Nico Prayogo, Agus Budiyono, Tutut Prasetyo, Kurniantoro WHS

Abstract


Underwater Unmanned Vehicles (UUVs) play a vital role in various maritime applications, including defense, research, and resource exploration. To effectively train and evaluate anti-submarine warfare systems, the use of target torpedoes is crucial. This paper presents the comprehensive testing and evaluation of a Mini Mobile Target Torpedo (MMTT) designed to simulate submarine-like behaviors in a controlled and repeatable manner.

The development of the MMTT aimed to address the limitations of existing target torpedoes by incorporating advanced technological features and improving maneuverability, stealth, and payload capabilities. The testing process involved a series of trials conducted in controlled underwater environments, including lakes and oceanic testing facilities.

The MMTT's performance was evaluated in terms of its maneuverability, endurance, acoustic signature, and payload delivery accuracy. Realistic submarine-like maneuvers, including changes in speed, depth, and course, were replicated to create challenging scenarios for naval systems to detect, track, and engage the MMTT. Additionally, the acoustic characteristics of the MMTT were analyzed to assess its stealth capabilities and minimize the risk of detection.

The results of the testing revealed that the MMTT successfully simulated submarine-like behaviors, providing a realistic training platform for anti-submarine warfare systems. Its enhanced maneuverability, reduced acoustic signature, and payload delivery accuracy demonstrated its potential for training and evaluating naval sonar systems, torpedo defense mechanisms, and anti-submarine warfare tactics.

This paper presents a valuable contribution to the field of UUV design and development, providing insights into the testing and evaluation of a Mini Mobile Target Torpedo.
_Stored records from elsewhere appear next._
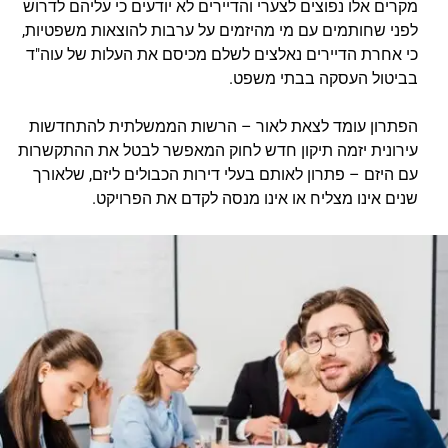
מקרים אלו נפוצים לצערי והדיירים לא יודעים כי עליהם לדרוש
לפני שחותמים עם מי מהיזמים על ערבות להוצאות משפטיות,
כי אחרת הדיירים נאלצים לשלם מכיסם את העלות של עוה"ד
בביטול העסקה בבתי משפט.
הפתרון עומד לצאת לאור – הרשות הממשלתית להתחדשות
עירונית יזמה תיקון חדש לחוק המאפשר לבטל את ההתקשרות
עם היזם – פתרון לאותם בעלי דירות הכבולים ליזם, שלאורך
שנים אינו מצליח או אינו מנסה לקדם את הפרויקט.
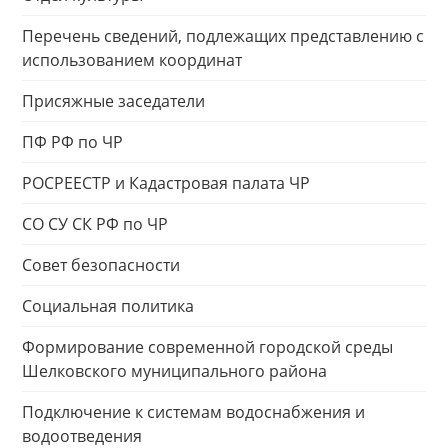
Перечень сведений, подлежащих представлению с
использованием координат
Присяжные заседатели
ПФ РФ по ЧР
РОСРЕЕСТР и Кадастровая палата ЧР
СО СУ СК РФ по ЧР
Совет безопасности
Социальная политика
Формирование современной городской среды
Шелковского муниципального района
Подключение к системам водоснабжения и
водоотведения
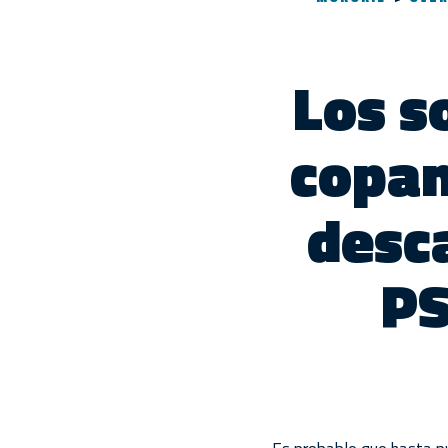
Los s
copan
desc
PS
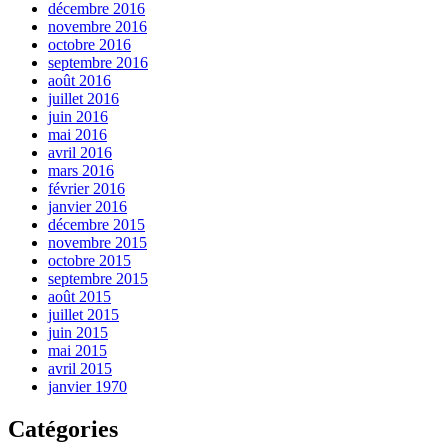
décembre 2016
novembre 2016
octobre 2016
septembre 2016
août 2016
juillet 2016
juin 2016
mai 2016
avril 2016
mars 2016
février 2016
janvier 2016
décembre 2015
novembre 2015
octobre 2015
septembre 2015
août 2015
juillet 2015
juin 2015
mai 2015
avril 2015
janvier 1970
Catégories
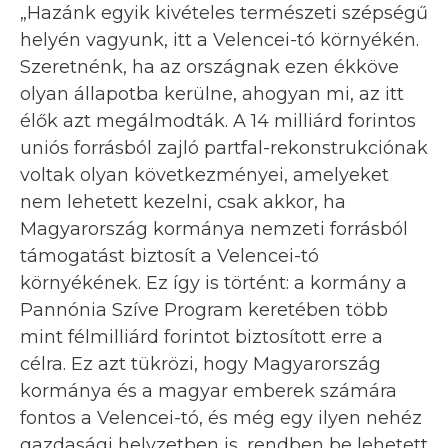
„Hazánk egyik kivételes természeti szépségű
helyén vagyunk, itt a Velencei-tó környékén.
Szeretnénk, ha az országnak ezen ékköve
olyan állapotba kerülne, ahogyan mi, az itt
élők azt megálmodták. A 14 milliárd forintos
uniós forrásból zajló partfal-rekonstrukciónak
voltak olyan következményei, amelyeket
nem lehetett kezelni, csak akkor, ha
Magyarország kormánya nemzeti forrásból
támogatást biztosít a Velencei-tó
környékének. Ez így is történt: a kormány a
Pannónia Szíve Program keretében több
mint félmilliárd forintot biztosított erre a
célra. Ez azt tükrözi, hogy Magyarország
kormánya és a magyar emberek számára
fontos a Velencei-tó, és még egy ilyen nehéz
gazdasági helyzetben is, rendben be lehetett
The findings emphasize the importance of realistic target simulations to enhance the effectiveness of anti-submarine warfare systems, ultimately contributing to improved maritime security and defense strategies. Future research directions include further optimization of the MMTT's capabilities, integration with advanced UUV swarms, and adaptive behaviors to continuously challenge evolving naval technologies.